NOVELTIES
What’s Just Around the Bend? Soon, a Camera May Show You
By ANNE EISENBERG
Published: December 18, 2010
ANYONE who has witnessed the megapixel one-upmanship in camera ads might think that computer chips run the show in digital photography.
Everett Lawson/M.I.T.
Linda A. Cicero/Stanford News Service
That’s not true. In most cameras, lenses still form the basic image. Computers have only a toehold, controlling megapixel detectors and features like the shutter. But in research labs, the new discipline of computational photography is gaining ground, taking over jobs that were once the province of lenses.
In the future, the technology of computational photography may guide rescue robots, or endoscopes that need to peer around artery blockages. In camera phones, the technology can already merge two exposures of the same image. One day, it could even change the focus of a picture you’ve already taken.
At the Massachusetts Institute of Technology, one experimental camera has no lens at all: it uses reflected light, computer processing and other tools to let it see around corners.
Ramesh Raskar, leader of the Camera Culture research group at M.I.T., aims his camera and an ultrafast laser attachment at a door half-open into a model room containing simple objects. The laser — the equivalent of a flash — fires pulses shorter than a trillionth of a second. Light bounces off the door, scatters into the room, hits the objects within and then bounces back to the detector. Dr. Raskar traces those bouncing echoes of light photon by photon, based on when and where they land.
From the reflected light, as well as the room’s geometry and mathematical modeling, hededuces the structure of the hidden objects. “If you modify your camera and add sophisticated processing,” he said, “the camera can look around objects and see what’s beyond.”

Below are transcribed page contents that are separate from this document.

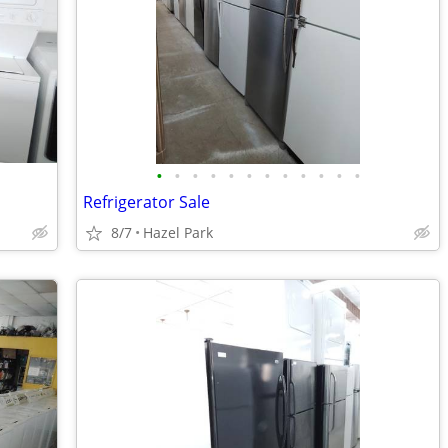
•
•
•
•
•
•
•
•
•
•
•
•
Refrigerator Sale
8/7
Hazel Park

Steven Seitz, a professor in the department of computer science and engineering at theUniversity of Washington in Seattle, says Dr. Raskar’s technology will have to surmount tough obstacles to go beyond the laboratory. “He’s demonstrated that it can work, but the big questions are when and how it can be deployed,” Dr. Seitz said. “You will need powerful lasers and there will be safety issues. But the work is exciting as a prototype.”
Shree K. Nayar, chairman of the computer science department at Columbia University, does research that includes computational photography. “The data megapixel sensors gather is just an intermediate step on the way to a picture,” he said. “We are interested in how you design a camera that goes hand in hand with computation to create a new kind of picture.”
Many images produced by computational photography are seen mainly in research — for example, in shots where the focus has been changed after the fact. But inexpensive applications for ordinary camera phones are also starting to appear, said Marc Levoy, a professor of computer science and electrical engineering at Stanford.
“A year ago this wasn’t happening,” he said. “But the industry is beginning to think that if the megapixel war is over, computational photography may be the next battleground.”
For example, consumers can buy apps for high dynamic range, or HDR, a common technique in computational photography, said Frédo Durand, an associate professor at M.I.T. who collaborates with Dr. Levoy. True HDR (99 cents) and Pro HDR ($1.99), both sold at iTunes, can combine photos shot at different exposures — one in deep shadow, the other overexposed, merging them for a dynamic range that normally can’t be attained in a single shot.
Professor Durand said he would like to write his own computational photography apps for conventional cameras. But he can’t, because the camera’s workings are typically closed to amateur photographers.
What feats could computation perform if consumer cameras were opened to programmers? To demonstrate, Dr. Levoy and his colleagues have created a gallery of programmable cameras.
Using spare parts, the team assembled a prototype for a portable camera, dubbed Frankencamera, now in its third version, that runs on Linux, the open operating system. Programmers can play with the chips inside the camera that record and process images.
There’s a cellphone Frankencamera, too. With the support of Nokia, the group has opened up the Nokia N900 smartphone, writing software to give programmers more control of its components. Details of the Frankencamera work, including the software for the Nokia, are available free at the Stanford group’s Web site.
Dr. Levoy and his group have also written applications showing the Frankencameras’ abilities. The Rephotography app, for instance, lets users take a photo in the exact spot where an earlier one was shot. “The camera guides you step by step, so that you mathematically find the exact same viewpoint,” said Professor Durand, who with colleagues created the original app.
SOON, many students may be learning about computational photography. Dr. Levoy has received a grant from the National Science Foundation for a course to introduce it to graduate students at American universities. He and his team are preparing materials; each packet will include lectures, one or two of the Frankencameras and a dozen or so of the adapted N900s.
Dr. Seitz in Seattle says he hopes the Frankencamera project will succeed.
“Once camera technology is opened up so that anyone can program,” he Seitz said, “the promise of computational photography will start to pay off.”